Post autor: AAbartek »

Witam. Mam ogromny problem. Rok temu zakupiłem kolumnę abratek z pewnego polecanego na forum źródła (kolumna 1,6 m. z wypełnieniami montowana na kega z grzałką elektryczną). Pełen zapału i chęci wstawiłem dwie beczki 200l gruszek jako nastaw (bez oczyszczania z pestek tylko zmielone na drożdżach gorzelnianych). Wg zaleceń Pana od którego kupiłem sprzęt wygotowałem wypełnienia i przepuściłem na pierwszy raz cukrówkę, wyszła ok. Następnie zacząłem pędzić swoje gruszki. pierwsza destylacja przebiegła dobrze ale podczas drugiej wpadł mi do beczki kawałek gruszki, utknął między grzałkami i się spalił na węgiel. Bimber wyszedł okropny - zółtawego koloru i gorzki. Od tamtej pory wszystko co przegonię wychodzi gorzkie w smaku. Wyrzuciłem za złom wypełnienia, wykręciłem i wyczyściłem grzałki, beczkę moczyłem tygodniami itd. Był moment że po wyrzuceniu wypełnień destylat jaki otrzymałem był spożywalny. Myślałem że teraz będzie tylko lepiej. Nastawiłem w tym roku jabłka również 2 razy 200l. Mamy maj i dopiero nastaw zacząłem przerabiać i ku mojemu zdziwieniu wychodzi znowu gorzki:(
Robiłem dwie próby: jedną gotowałem sok w beczce z grzałkami, drugą nastaw razem z owocami w nowej beczce w łaźni wodnej. W pierwszym i w drugim przypadku gotowałem na szybko bez wypełnienia i bez szczególnego frakcjonowania - odlałem tylko ok 200 ml przedgonu. Destylat jest gorzki i niedobry.
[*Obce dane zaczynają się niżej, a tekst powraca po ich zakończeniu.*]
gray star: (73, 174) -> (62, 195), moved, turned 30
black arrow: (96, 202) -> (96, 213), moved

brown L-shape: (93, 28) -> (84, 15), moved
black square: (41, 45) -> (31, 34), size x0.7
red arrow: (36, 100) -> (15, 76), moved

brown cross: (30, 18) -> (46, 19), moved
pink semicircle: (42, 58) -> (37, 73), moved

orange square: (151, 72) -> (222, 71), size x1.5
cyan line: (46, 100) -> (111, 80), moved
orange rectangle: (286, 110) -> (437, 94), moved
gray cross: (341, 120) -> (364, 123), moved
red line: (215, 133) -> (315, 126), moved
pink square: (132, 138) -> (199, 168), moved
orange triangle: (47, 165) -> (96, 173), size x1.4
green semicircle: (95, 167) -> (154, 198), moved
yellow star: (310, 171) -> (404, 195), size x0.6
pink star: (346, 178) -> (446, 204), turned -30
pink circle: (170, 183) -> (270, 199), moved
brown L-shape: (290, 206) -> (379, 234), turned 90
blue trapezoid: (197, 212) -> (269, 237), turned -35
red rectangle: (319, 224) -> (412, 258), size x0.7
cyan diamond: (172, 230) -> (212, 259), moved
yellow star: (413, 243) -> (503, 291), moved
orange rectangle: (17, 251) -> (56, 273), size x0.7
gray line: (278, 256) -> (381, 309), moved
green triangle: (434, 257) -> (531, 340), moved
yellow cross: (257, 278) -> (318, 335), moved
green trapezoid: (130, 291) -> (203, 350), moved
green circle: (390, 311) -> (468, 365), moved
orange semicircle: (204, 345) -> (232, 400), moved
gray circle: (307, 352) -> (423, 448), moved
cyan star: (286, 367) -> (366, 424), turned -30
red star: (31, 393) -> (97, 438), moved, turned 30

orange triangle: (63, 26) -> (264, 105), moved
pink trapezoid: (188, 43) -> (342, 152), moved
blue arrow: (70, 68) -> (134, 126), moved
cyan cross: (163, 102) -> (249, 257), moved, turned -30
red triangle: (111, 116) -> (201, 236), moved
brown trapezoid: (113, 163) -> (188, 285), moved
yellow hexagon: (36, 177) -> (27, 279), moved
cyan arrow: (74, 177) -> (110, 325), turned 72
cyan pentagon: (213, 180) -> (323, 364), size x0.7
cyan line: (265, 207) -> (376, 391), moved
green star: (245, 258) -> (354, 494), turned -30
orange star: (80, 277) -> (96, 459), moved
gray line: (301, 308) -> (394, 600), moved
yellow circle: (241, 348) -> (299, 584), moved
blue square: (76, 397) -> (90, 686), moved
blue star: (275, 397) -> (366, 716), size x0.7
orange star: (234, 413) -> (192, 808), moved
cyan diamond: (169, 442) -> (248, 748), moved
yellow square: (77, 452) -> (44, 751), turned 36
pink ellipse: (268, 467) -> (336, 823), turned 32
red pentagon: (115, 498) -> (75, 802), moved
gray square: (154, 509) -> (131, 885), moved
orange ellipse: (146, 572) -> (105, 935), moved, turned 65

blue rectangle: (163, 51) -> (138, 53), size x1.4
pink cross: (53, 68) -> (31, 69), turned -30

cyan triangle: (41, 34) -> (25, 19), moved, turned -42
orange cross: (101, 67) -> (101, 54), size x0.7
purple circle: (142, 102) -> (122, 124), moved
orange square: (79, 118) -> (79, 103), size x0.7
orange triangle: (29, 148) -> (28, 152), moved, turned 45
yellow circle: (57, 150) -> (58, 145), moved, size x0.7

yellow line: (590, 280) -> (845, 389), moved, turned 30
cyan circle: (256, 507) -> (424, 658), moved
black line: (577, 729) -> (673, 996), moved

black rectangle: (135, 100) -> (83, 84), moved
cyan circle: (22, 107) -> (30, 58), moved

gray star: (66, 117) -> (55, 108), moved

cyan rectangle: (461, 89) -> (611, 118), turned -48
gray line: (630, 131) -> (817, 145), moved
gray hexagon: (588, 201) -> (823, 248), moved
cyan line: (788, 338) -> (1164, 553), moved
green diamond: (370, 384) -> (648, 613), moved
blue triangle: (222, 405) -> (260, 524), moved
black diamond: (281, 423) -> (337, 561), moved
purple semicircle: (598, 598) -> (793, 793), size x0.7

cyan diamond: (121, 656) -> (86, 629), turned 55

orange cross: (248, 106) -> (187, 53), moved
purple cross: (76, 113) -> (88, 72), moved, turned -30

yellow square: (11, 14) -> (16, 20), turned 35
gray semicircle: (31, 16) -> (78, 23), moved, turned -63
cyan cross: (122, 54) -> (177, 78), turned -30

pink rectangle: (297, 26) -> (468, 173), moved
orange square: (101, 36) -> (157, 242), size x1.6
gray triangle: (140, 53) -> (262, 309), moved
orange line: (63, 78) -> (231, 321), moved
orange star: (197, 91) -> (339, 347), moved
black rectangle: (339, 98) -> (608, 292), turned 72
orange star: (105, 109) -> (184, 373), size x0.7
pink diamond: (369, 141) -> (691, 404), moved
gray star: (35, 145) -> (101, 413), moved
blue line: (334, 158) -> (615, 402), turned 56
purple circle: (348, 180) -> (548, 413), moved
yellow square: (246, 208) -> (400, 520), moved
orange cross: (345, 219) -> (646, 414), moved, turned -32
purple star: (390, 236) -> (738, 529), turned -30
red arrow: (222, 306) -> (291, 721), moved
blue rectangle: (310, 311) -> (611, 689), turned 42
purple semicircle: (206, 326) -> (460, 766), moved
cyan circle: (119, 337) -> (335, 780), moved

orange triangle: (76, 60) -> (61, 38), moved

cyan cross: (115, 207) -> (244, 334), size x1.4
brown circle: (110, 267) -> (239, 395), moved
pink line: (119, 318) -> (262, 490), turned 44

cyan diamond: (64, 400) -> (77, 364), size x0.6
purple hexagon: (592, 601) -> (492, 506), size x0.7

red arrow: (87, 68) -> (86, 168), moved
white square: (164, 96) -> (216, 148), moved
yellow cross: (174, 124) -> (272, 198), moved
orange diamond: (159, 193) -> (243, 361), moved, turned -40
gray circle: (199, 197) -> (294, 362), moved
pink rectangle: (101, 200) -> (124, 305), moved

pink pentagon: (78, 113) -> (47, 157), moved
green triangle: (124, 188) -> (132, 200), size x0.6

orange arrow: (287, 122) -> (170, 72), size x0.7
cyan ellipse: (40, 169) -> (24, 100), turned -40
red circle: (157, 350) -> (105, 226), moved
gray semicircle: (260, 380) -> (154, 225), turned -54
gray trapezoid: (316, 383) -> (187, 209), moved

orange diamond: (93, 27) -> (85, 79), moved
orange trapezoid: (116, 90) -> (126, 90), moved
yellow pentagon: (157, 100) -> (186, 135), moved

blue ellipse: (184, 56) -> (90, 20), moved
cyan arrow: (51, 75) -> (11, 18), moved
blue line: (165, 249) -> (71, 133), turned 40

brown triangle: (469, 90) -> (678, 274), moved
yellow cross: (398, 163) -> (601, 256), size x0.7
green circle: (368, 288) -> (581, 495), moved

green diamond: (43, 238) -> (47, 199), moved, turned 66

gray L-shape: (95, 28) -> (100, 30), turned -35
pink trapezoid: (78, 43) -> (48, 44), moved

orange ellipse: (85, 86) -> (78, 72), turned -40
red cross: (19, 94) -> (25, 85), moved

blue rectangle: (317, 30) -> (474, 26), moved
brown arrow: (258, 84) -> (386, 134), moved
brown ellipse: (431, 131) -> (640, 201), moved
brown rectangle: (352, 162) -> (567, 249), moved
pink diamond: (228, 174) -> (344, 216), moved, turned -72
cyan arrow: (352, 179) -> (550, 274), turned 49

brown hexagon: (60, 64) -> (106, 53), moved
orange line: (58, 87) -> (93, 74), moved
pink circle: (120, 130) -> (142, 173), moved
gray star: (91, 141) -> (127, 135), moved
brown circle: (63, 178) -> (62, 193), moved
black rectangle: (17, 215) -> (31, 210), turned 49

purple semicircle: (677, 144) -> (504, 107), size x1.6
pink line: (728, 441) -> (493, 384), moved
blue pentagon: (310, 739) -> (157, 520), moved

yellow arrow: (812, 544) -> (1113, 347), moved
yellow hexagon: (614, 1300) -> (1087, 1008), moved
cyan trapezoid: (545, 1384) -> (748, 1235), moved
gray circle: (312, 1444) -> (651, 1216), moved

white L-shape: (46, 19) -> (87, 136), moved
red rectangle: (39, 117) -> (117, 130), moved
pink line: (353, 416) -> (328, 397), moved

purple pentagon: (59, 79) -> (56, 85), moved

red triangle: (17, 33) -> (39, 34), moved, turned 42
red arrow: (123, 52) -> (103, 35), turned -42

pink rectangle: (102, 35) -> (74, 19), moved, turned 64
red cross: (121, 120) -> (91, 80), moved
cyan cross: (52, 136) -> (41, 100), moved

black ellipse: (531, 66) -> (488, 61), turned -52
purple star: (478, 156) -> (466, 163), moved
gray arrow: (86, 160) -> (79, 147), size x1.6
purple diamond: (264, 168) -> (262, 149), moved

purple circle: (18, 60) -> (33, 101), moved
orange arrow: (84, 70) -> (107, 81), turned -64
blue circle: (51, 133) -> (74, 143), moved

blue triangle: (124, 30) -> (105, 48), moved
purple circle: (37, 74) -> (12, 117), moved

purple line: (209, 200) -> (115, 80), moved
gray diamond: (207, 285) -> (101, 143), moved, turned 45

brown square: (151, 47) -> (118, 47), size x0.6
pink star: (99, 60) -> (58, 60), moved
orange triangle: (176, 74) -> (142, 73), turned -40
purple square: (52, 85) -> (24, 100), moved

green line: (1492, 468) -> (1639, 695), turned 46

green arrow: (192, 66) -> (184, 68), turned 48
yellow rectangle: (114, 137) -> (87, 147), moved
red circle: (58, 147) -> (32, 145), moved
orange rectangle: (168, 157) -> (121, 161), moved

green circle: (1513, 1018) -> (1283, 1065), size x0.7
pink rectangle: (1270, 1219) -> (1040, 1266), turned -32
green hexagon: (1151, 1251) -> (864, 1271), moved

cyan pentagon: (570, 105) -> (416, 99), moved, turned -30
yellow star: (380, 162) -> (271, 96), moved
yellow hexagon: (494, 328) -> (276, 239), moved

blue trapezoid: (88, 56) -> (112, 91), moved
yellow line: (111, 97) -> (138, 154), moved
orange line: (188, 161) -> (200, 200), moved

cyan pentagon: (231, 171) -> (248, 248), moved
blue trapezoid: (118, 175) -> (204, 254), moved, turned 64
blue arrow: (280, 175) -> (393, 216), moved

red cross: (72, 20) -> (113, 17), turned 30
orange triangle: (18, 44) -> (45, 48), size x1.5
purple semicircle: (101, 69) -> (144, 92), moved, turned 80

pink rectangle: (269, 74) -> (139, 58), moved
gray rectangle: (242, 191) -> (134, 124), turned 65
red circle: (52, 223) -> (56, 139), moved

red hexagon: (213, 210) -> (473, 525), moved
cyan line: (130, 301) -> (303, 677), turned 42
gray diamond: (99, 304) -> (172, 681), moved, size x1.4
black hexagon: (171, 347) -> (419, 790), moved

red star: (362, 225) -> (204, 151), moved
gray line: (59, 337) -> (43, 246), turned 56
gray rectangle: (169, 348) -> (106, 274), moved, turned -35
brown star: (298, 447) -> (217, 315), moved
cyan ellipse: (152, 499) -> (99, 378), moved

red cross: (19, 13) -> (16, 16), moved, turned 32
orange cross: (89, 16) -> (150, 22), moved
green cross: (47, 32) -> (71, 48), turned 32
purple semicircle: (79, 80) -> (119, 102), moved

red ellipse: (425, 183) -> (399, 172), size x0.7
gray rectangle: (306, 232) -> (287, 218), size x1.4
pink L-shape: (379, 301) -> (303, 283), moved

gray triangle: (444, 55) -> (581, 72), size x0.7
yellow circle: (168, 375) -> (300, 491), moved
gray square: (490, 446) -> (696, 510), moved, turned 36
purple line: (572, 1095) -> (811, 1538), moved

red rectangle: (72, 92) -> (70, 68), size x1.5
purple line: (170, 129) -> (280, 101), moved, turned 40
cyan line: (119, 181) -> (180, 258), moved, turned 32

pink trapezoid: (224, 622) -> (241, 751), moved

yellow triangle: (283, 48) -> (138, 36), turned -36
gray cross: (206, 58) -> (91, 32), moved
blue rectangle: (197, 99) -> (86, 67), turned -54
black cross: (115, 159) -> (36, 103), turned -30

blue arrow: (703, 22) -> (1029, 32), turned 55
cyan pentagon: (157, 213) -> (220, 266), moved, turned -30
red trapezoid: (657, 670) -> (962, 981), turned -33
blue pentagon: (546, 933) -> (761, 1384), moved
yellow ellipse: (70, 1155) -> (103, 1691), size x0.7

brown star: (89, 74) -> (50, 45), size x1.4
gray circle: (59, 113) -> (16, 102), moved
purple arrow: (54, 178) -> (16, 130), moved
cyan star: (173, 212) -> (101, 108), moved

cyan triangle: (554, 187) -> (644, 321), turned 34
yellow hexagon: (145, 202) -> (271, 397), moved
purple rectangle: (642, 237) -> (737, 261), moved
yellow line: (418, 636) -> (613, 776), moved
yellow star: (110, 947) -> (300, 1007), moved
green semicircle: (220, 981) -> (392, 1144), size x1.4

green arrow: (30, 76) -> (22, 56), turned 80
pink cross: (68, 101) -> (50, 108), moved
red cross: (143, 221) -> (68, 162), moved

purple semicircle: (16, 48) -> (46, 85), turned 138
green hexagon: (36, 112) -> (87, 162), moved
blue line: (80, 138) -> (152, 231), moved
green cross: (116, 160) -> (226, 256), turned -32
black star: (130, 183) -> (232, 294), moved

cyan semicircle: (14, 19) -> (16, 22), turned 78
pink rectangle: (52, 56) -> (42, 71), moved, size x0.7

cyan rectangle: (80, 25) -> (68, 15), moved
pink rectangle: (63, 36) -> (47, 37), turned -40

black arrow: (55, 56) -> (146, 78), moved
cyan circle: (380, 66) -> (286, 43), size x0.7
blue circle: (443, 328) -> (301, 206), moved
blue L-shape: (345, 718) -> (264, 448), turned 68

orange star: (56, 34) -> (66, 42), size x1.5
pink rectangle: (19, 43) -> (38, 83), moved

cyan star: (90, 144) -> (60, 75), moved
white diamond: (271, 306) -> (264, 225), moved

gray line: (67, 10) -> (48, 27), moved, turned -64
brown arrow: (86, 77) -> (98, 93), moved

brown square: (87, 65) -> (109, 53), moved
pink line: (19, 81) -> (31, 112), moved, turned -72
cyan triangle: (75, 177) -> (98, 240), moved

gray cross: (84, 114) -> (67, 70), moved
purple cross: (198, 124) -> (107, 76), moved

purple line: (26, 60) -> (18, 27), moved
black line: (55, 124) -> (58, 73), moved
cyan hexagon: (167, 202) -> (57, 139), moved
Nie wiem już sam czy przyczyna leży po stronie technicznej pędzenia czy może jest to wina wcześniejszego przypalenia gruszek. Nie wiem w którą stronę zmierzać by produkować szlachetniejsze trunki. Czy stal kwasoodporna mogła przejść spalenizną? Czy wymieniać kolumnę, czy plastikowe beczki w których stoi nastaw, czy może to wina pestek w owocach? Może ktoś o większym doświadczeniu coś pomoże?

aronia
1450
Posty: 1498
Rejestracja: środa, 7 sie 2013, 09:14
Status Alkoholowy: Producent Wódek
Lokalizacja: Podkarpackie
Podziękował: 87 razy
Otrzymał podziękowanie: 364 razy
Re: Kolumna Abratek - gorzki smak destylatu

Post autor: aronia »

Czemu oddzielasz akurat tyle przedgonu? Czym się kierujesz przy destylacji tych owocówek: mocą tego co otrzymujesz, smakiem, temperaturami czy może jeszcze czymś innym? Czemu gotujesz na szybko i bez wypełnienia? Jak oddzielasz końcówkę? A teraz porady - poczytaj trochę: http://alkohole-domowe.com/forum/sposob ... t9301.html, http://alkohole-domowe.com/forum/destyl ... 11687.html, http://alkohole-domowe.com/forum/nie-uz ... ml#p114148, http://alkohole-domowe.com/forum/smakow ... 11891.html, http://alkohole-domowe.com/forum/jak-zw ... 12632.html i może któryś z tematów Ci pomoże(o ile będzie Ci się chciało je czytać...) - miłej lektury.

wawaldek11
2500
Posty: 2896
Rejestracja: niedziela, 14 lis 2010, 22:18
Krótko o sobie: Jestem fajnym człowiekiem, który ma więcej radości z dawania niż z brania.
Ulubiony Alkohol: niepospolity i najlepiej bez banderolki; poszukiwania ciągle trwają...
Status Alkoholowy: Amator Domowych Trunków
Lokalizacja: Puszcza Goleniowska
Podziękował: 159 razy
Otrzymał podziękowanie: 298 razy
Re: Kolumna Abratek - gorzki smak destylatu

Post autor: wawaldek11 »

Gotowałeś po tym przypaleniu cukrówkę? Była gorzka i żółtawa?
Nastaw owocowy przy mocnym grzaniu może się spienić i zarzucić na kolumnę.
Jaką mocą grzejesz? Masz regulator?
I byłoby jeszcze parę pytań...
Pozdrawiam,
Waldek

Autor tematu
AAbartek
2
Posty: 2
Rejestracja: sobota, 4 sty 2014, 00:10
Re: Kolumna Abratek - gorzki smak destylatu

Post autor: AAbartek »

Przeczytałem kiedyś że kolega kucyk gotuje pierwszy raz na szybko bez podziału żeby nie tracić aromatów a drugi dopiero z podziałem dlatego odlałem symbolicznie dwie setki

Gotowałem zarówno z wypełnieniem, refluksem i wygrzewaniem wg instrukcji kolumny, jak i bez na szybko i za każdym razem efekt goryczy zostaje. destylację przerwałem przy mocy 40% bo skoro serce było niedobre to całą resztą już się nie przejąłem (używam tego jako płyn do spryskiwaczy bo do picia się nie nadaje) kiedyś próbnie zalałem tym pędy sosny po syropie i posmak goryczy przebija się nawet przez słodki smak.
Przekazałem mój produkt sąsiadowi na drugie pędzenie na jego kolumnie prostej i oprócz wzrostu mocy smak nadal nie był do przyjęcia.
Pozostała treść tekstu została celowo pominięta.